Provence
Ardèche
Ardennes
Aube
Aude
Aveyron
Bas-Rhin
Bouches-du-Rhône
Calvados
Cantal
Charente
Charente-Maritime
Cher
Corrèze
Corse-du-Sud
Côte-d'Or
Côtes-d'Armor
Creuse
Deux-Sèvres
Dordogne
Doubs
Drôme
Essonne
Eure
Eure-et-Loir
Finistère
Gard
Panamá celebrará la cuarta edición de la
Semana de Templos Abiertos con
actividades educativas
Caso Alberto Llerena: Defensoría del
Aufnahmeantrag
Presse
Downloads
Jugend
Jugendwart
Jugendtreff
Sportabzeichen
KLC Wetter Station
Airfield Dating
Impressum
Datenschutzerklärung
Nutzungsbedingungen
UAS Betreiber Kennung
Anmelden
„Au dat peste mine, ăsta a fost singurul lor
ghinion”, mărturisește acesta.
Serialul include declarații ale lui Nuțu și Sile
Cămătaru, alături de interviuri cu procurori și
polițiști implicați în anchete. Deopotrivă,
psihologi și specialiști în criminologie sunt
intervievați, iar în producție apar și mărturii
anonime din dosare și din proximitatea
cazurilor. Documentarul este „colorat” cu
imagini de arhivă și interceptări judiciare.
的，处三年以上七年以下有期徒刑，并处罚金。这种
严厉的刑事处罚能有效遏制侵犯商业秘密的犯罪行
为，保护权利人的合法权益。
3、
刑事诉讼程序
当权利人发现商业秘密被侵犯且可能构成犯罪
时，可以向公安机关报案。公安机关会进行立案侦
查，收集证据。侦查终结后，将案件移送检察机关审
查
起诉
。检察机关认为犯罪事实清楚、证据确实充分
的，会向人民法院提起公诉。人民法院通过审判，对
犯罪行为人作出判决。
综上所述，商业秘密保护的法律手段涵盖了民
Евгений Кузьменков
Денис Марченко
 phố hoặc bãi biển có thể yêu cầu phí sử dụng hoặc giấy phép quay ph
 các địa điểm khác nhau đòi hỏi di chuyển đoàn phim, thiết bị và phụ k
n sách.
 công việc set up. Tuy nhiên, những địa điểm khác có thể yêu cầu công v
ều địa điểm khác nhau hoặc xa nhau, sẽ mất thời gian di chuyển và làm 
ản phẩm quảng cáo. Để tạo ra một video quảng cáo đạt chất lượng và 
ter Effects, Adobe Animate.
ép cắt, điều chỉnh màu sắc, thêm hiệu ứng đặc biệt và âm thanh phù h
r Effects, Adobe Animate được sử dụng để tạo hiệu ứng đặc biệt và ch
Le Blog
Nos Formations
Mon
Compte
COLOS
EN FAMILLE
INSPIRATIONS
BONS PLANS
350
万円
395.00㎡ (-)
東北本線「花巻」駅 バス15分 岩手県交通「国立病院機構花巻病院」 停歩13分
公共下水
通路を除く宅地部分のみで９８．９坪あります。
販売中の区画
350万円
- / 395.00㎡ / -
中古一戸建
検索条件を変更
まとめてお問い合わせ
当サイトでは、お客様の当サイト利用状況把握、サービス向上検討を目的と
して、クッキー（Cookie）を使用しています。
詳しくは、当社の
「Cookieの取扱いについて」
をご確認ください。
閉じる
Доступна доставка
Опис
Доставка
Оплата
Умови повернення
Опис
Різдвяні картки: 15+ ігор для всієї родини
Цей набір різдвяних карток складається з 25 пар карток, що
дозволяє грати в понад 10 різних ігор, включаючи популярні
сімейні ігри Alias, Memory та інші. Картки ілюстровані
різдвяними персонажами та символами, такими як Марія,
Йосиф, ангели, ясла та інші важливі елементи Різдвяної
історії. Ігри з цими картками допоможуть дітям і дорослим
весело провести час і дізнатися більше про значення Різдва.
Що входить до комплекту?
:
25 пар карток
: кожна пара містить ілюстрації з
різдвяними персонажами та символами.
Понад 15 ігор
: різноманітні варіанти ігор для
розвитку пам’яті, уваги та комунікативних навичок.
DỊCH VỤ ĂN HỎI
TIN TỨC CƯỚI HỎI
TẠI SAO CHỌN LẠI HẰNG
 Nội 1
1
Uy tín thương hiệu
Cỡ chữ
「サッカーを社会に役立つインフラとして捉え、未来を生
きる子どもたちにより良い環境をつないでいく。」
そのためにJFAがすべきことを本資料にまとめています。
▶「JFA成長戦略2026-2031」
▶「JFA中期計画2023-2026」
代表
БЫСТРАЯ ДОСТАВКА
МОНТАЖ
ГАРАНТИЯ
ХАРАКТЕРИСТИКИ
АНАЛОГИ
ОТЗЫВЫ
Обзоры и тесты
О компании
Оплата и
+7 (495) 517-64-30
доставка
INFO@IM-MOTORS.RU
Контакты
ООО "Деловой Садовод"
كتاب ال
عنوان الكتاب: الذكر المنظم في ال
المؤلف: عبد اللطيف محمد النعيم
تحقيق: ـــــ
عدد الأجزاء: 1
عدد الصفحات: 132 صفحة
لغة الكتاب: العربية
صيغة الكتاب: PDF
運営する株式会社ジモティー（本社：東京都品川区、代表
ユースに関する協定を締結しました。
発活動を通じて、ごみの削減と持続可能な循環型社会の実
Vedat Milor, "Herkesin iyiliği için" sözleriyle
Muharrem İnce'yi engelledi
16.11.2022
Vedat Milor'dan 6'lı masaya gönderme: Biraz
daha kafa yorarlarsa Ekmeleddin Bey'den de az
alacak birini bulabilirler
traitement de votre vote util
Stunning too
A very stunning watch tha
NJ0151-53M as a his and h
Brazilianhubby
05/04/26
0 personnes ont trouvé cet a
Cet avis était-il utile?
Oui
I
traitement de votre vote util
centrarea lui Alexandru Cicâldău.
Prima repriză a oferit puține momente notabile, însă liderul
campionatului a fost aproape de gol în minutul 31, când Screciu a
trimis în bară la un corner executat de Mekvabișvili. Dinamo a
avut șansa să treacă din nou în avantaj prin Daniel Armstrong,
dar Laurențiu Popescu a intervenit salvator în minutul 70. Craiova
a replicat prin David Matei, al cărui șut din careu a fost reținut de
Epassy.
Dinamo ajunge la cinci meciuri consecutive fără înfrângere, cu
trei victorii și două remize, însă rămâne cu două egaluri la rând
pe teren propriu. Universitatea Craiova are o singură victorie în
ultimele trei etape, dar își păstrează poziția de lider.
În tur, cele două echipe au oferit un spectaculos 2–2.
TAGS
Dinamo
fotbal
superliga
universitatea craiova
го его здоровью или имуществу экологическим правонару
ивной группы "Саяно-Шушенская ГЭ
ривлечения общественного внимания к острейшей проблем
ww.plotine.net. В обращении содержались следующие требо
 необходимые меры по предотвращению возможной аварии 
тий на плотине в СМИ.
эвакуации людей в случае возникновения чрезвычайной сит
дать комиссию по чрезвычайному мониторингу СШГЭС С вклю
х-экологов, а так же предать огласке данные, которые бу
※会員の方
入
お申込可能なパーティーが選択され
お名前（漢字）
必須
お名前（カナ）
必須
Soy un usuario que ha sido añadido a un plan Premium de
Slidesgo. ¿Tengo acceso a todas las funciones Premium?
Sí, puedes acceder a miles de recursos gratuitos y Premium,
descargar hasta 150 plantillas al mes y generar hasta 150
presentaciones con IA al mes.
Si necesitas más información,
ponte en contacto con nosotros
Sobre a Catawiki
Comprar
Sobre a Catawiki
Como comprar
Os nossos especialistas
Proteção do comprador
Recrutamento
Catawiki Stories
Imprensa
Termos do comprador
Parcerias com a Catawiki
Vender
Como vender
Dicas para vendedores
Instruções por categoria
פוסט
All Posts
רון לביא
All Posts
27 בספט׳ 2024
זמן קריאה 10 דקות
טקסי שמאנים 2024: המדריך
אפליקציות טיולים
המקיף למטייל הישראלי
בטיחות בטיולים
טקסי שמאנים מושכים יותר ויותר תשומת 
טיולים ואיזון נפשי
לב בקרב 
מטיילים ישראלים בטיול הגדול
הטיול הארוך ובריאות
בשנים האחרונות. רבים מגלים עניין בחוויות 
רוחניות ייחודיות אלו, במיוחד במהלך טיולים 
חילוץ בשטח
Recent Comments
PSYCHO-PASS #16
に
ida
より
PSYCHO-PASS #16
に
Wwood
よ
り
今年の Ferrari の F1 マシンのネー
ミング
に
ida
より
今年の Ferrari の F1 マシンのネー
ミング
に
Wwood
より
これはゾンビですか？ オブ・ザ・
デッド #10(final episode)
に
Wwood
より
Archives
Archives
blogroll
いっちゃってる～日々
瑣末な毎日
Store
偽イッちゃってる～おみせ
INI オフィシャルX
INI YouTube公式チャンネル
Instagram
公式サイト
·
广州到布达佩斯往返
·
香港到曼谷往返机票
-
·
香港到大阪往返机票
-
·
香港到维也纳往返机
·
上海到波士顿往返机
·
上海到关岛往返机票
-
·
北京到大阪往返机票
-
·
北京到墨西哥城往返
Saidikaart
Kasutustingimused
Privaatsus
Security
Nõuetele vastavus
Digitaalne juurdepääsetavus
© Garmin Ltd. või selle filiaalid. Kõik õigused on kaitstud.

☆ ☆ ☆ ☆

* [TASK GOAL] Go through the listing above. Show each line where the word "Effects" is found.

* [OUTPUT OF THE EXERCISE]
ter Effects, Adobe Animate.
r Effects, Adobe Animate được sử dụng để tạo hiệu ứng đặc biệt và ch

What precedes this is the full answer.